Was all of this ceremony really necessary? Certainly not. Will Claudio have even the faintest memory of his baptism? Of course not. But was it a great reason to get a lot of family and friends together at a nice restaurant and party hard in a ceremony full of frumos things? You bet it was, and it was a great time.

Saturday, September 03, 2005

More Work Than I Thought

After one ceremonial first day of school and the first day of actual lessons, I can officially say that I have a lot of work to do here. These kids are sweet, smart and excited, but they sure as hell can't speak English.
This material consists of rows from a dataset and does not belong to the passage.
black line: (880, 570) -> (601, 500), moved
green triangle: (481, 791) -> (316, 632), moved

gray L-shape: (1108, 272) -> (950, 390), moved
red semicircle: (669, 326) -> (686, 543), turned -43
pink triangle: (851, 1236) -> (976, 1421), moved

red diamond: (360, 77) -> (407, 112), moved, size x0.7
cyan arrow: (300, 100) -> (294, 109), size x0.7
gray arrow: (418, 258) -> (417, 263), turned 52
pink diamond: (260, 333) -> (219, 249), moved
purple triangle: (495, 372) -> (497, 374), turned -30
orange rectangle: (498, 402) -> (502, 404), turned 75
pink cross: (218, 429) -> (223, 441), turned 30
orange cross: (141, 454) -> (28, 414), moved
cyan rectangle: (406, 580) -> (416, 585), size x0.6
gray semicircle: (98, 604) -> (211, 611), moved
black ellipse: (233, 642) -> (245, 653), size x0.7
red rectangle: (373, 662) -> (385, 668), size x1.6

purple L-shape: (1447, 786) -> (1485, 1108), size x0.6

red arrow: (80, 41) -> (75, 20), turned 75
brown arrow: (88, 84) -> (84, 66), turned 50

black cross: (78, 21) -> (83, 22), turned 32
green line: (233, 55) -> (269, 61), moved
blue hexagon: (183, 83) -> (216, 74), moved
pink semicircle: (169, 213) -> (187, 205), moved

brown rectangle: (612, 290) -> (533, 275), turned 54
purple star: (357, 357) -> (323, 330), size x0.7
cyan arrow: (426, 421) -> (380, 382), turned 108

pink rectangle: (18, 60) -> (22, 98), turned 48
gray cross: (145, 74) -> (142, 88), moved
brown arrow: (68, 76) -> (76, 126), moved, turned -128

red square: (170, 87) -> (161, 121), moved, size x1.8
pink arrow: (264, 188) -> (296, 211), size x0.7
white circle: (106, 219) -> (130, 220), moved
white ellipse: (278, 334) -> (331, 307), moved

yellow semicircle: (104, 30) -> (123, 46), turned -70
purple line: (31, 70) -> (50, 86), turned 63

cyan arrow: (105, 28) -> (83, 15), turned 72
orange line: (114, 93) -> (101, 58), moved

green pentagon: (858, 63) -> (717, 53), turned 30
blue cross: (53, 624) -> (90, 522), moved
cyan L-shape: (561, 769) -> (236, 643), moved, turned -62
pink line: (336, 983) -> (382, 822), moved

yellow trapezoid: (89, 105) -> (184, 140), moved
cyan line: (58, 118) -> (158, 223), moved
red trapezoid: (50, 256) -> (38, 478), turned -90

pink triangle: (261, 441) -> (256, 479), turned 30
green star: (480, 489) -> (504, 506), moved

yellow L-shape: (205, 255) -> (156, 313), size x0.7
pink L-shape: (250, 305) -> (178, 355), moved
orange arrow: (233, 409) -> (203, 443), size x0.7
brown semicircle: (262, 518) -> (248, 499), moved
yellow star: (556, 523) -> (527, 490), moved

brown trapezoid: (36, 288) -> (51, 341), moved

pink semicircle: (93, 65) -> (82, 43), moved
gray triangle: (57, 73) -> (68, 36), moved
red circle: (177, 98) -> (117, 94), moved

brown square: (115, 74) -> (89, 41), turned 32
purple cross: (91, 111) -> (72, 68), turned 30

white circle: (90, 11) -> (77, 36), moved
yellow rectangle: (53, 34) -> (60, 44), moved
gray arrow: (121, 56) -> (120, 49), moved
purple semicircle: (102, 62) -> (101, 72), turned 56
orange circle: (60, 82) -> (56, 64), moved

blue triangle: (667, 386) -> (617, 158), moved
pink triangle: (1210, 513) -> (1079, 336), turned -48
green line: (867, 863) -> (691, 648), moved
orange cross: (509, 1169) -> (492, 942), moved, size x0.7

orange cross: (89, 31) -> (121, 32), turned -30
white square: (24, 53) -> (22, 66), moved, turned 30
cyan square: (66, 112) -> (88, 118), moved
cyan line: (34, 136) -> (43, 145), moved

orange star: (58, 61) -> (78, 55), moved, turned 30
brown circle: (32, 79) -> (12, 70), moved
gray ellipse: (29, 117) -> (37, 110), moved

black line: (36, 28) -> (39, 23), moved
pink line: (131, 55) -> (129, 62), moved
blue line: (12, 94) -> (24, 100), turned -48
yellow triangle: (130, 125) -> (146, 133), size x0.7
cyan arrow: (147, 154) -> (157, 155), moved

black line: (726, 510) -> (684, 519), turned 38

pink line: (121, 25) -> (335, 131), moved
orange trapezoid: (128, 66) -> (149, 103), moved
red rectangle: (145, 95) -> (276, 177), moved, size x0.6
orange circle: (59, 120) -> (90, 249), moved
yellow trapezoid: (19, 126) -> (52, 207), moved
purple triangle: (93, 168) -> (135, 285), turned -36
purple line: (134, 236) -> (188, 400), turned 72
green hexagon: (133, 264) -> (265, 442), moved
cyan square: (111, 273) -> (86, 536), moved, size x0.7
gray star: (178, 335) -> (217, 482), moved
We'll start with the good part, which was Thursday, September 1, the nationwide first day of school every year. At 9 a.m. students, parents and teachers waited in the school's front courtyard as I walked out with the school's adjunct director, the mayor and the Hincesti raion's director of English curriculum. (The director of the school, who is also the mayor's wife, was not present because she unexpectedly left last week to work in Italy for an undetermined length of time. I'll need to write on illegal emigration some other time, but suffice it to say for now that Moldova is the European equivalent of Guatemala, and if you have a chance to work somewhere else for more money, you pay an exorbitant amount of money to be driven across the borders in secrecy.)

The ceremony began with a tape of the Moldovan national anthem, Limba Noastra, playing on a small, yet loud boom-box. Then the oldest class, the 11th-graders, parading to the front of the remarkably well-organized crowd of 300 and leading in the newest class, the first-graders. There are between 15 and 30 children per grade in the school, so there were approximately 40 students coming in. Doamna Maria, our adjunct director, gave a short presentation, followed by the mayor, also named Petru. At one point in his improvised speech, which was peppered with many calls for health and many years and success, he mentioned that he liked having an American come to Mereseni with the same name. The raional director of the English curriculum, whose name I will fill in at a later date so that it doesn't look like I've met this woman three times and still don't know her name, gave another short speech and then presented me.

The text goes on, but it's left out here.